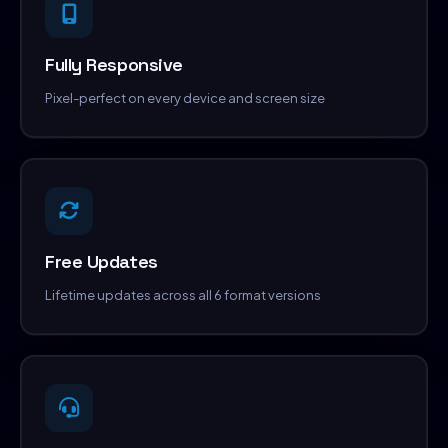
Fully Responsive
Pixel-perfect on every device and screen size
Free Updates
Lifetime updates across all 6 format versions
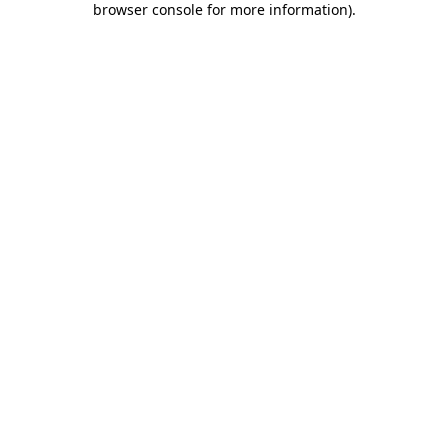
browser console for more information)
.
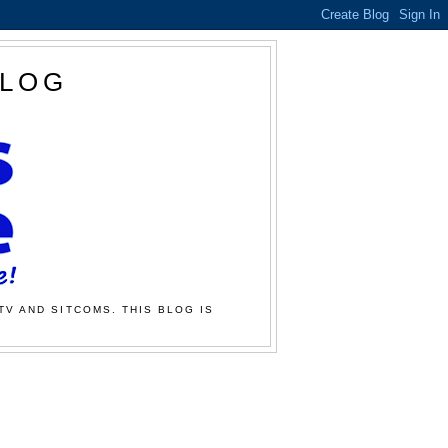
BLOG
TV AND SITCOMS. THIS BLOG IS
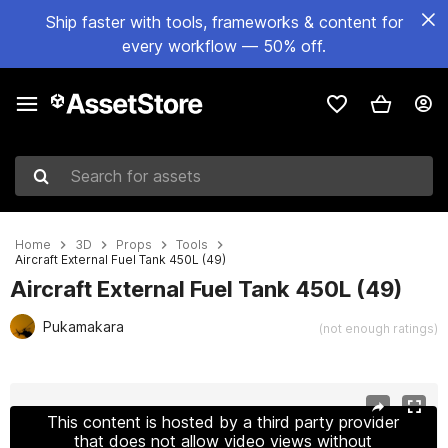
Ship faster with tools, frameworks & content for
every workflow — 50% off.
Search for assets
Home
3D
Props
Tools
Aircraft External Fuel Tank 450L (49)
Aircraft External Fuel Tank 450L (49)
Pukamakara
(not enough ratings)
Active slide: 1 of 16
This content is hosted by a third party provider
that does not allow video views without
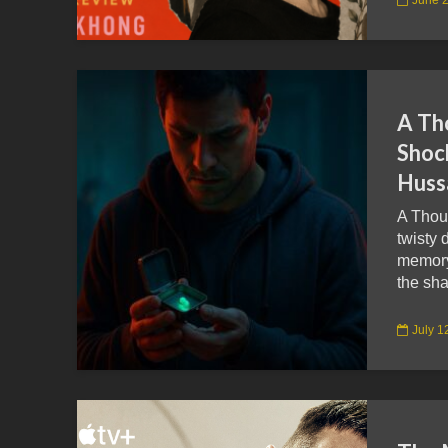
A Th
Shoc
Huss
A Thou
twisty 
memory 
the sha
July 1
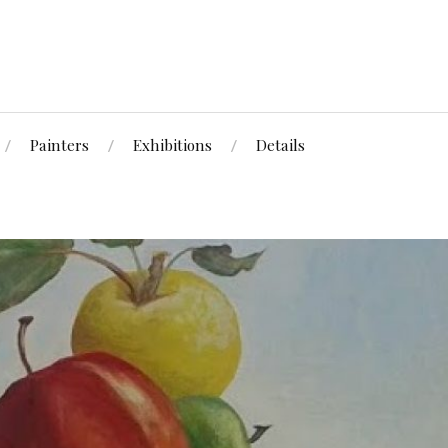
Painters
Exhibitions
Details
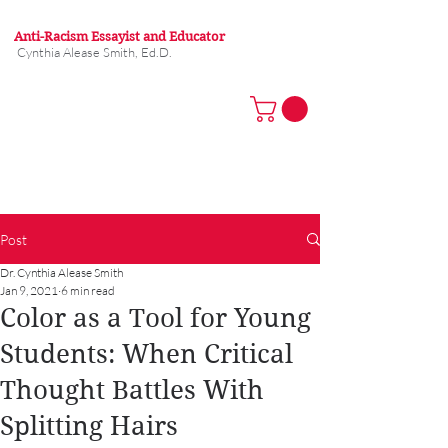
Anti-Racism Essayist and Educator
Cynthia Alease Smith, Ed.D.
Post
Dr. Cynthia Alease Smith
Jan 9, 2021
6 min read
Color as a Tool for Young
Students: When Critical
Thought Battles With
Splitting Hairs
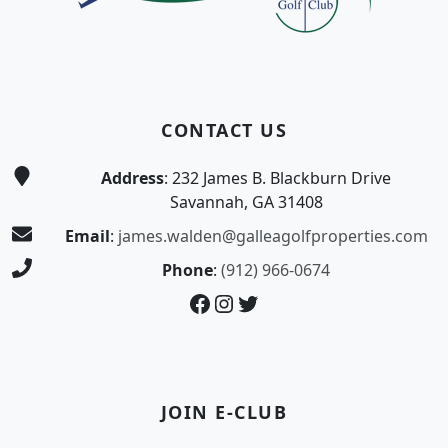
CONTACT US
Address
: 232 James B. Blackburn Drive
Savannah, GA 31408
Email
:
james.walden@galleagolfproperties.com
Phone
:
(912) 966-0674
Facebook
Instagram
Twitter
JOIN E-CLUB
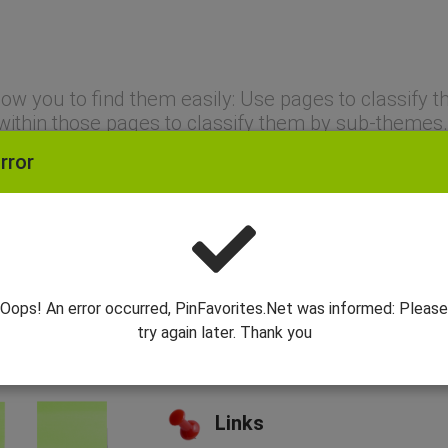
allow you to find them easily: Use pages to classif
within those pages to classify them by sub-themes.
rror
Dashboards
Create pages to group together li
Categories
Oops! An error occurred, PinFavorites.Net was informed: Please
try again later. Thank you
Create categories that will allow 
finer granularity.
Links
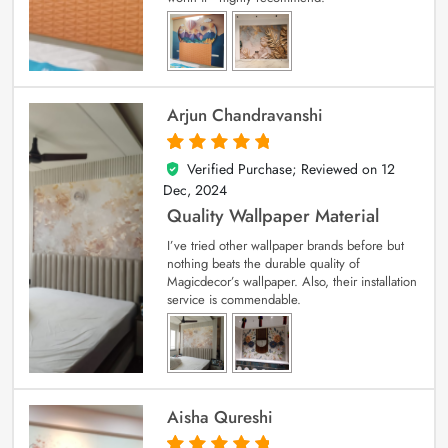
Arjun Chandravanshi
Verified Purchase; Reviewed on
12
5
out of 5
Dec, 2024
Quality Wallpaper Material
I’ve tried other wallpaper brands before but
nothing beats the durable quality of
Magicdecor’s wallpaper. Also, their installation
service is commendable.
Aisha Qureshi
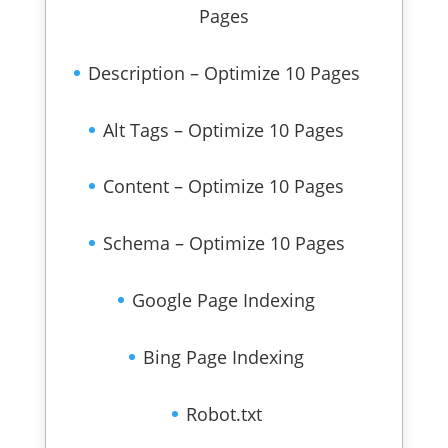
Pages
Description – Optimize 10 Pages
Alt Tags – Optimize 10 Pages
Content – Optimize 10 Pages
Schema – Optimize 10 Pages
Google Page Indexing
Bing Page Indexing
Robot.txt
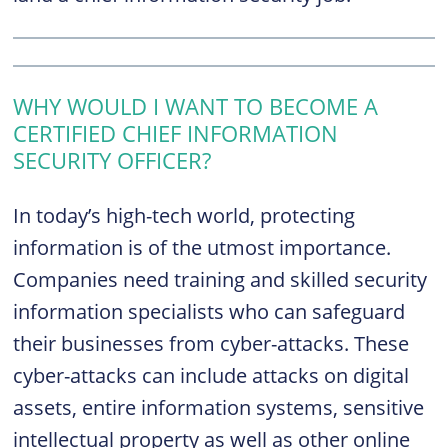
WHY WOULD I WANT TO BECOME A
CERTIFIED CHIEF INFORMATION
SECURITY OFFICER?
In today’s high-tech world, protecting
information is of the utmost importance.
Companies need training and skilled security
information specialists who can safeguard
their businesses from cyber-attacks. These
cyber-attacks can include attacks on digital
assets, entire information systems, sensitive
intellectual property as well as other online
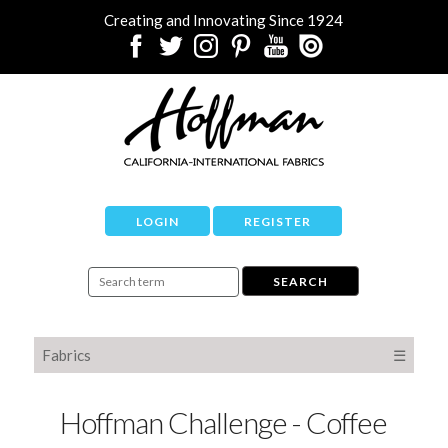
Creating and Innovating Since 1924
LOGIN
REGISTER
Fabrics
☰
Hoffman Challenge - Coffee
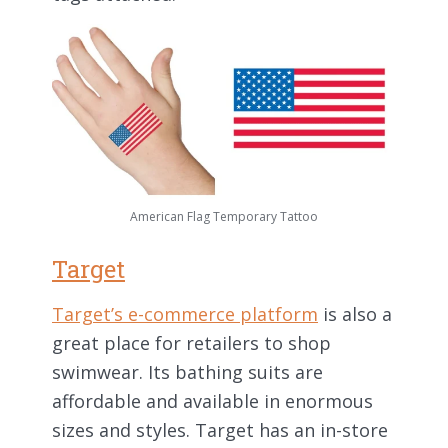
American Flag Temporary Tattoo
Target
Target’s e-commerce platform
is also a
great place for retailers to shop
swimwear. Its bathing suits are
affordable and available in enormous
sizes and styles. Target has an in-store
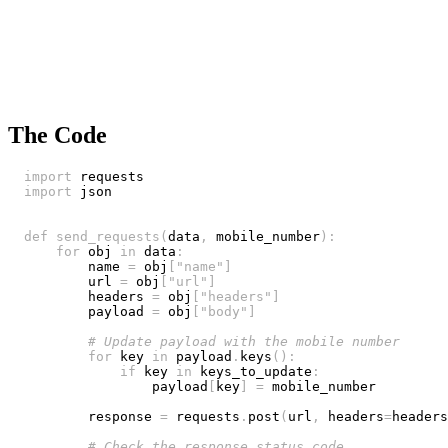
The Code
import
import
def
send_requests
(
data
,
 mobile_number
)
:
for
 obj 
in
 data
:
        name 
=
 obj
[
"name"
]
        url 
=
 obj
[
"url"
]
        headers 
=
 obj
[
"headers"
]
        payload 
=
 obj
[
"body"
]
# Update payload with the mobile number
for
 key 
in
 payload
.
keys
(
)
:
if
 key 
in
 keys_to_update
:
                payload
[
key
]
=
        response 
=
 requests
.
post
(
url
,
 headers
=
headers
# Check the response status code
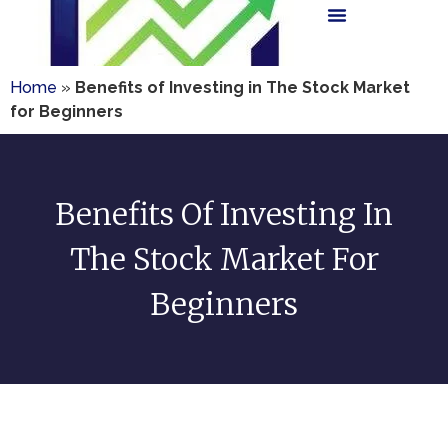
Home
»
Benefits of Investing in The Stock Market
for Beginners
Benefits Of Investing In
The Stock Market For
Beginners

* YOUR OBJECTIVE:
Write the entries out again word for word. Omit all pictures from them.

* COMPLETED TASK:
Fully Responsive
Pixel-perfect on every device and screen size
Free Updates
Lifetime updates across all 6 format versions
browser console for more information)
.
BLOG
TV AND SITCOMS. THIS BLOG IS
Ship faster with tools, frameworks & content for
every workflow — 50% off.
Search for assets
Home
3D
Props
Tools
Aircraft External Fuel Tank 450L (49)
Aircraft External Fuel Tank 450L (49)
Pukamakara
(not enough ratings)
Active slide: 1 of 16
This content is hosted by a third party provider
that does not allow video views without
A Th
Shoc
Huss
A Thou
twisty 
memory 
the sha
July 1
Painters
Exhibitions
Details
Anti-Racism Essayist and Educator
Cynthia Alease Smith, Ed.D.
Post
Dr. Cynthia Alease Smith
Jan 9, 2021
6 min read
Color as a Tool for Young
Students: When Critical
Thought Battles With
Splitting Hairs
CONTACT US
Address
: 232 James B. Blackburn Drive
Savannah, GA 31408
Email
:
james.walden@galleagolfproperties.com
Phone
:
(912) 966-0674
Facebook
Instagram
Twitter
JOIN E-CLUB
allow you to find them easily: Use pages to classif
within those pages to classify them by sub-themes.
rror
Dashboards
Create pages to group together li
Categories
Oops! An error occurred, PinFavorites.Net was informed: Please
try again later. Thank you
Create categories that will allow 
finer granularity.
Links
Arjun Chandravanshi
Verified Purchase; Reviewed on
12
5
out of 5
Dec, 2024
Quality Wallpaper Material
I’ve tried other wallpaper brands before but
nothing beats the durable quality of
Magicdecor’s wallpaper. Also, their installation
service is commendable.
Aisha Qureshi
Pages
Description – Optimize 10 Pages
Alt Tags – Optimize 10 Pages
Content – Optimize 10 Pages
Schema – Optimize 10 Pages
Google Page Indexing
Bing Page Indexing
Robot.txt
WHY WOULD I WANT TO BECOME A
CERTIFIED CHIEF INFORMATION
SECURITY OFFICER?
In today’s high-tech world, protecting
information is of the utmost importance.
Companies need training and skilled security
information specialists who can safeguard
their businesses from cyber-attacks. These
cyber-attacks can include attacks on digital
assets, entire information systems, sensitive
intellectual property as well as other online
Creating and Innovating Since 1924
LOGIN
REGISTER
Fabrics
☰
Hoffman Challenge - Coffee
American Flag Temporary Tattoo
Target
Target’s e-commerce platform
is also a
great place for retailers to shop
swimwear. Its bathing suits are
affordable and available in enormous
sizes and styles. Target has an in-store
The Code
import
import
def
send_requests
(
data
,
 mobile_number
)
:
for
 obj 
in
 data
:
        name 
=
 obj
[
"name"
]
        url 
=
 obj
[
"url"
]
        headers 
=
 obj
[
"headers"
]
        payload 
=
 obj
[
"body"
]
# Update payload with the mobile number
for
 key 
in
 payload
.
keys
(
)
:
if
 key 
in
 keys_to_update
:
                payload
[
key
]
=
        response 
=
 requests
.
post
(
url
,
 headers
=
headers
# Check the response status code
Home
»
Benefits of Investing in The Stock Market
for Beginners
Benefits Of Investing In
The Stock Market For
Beginners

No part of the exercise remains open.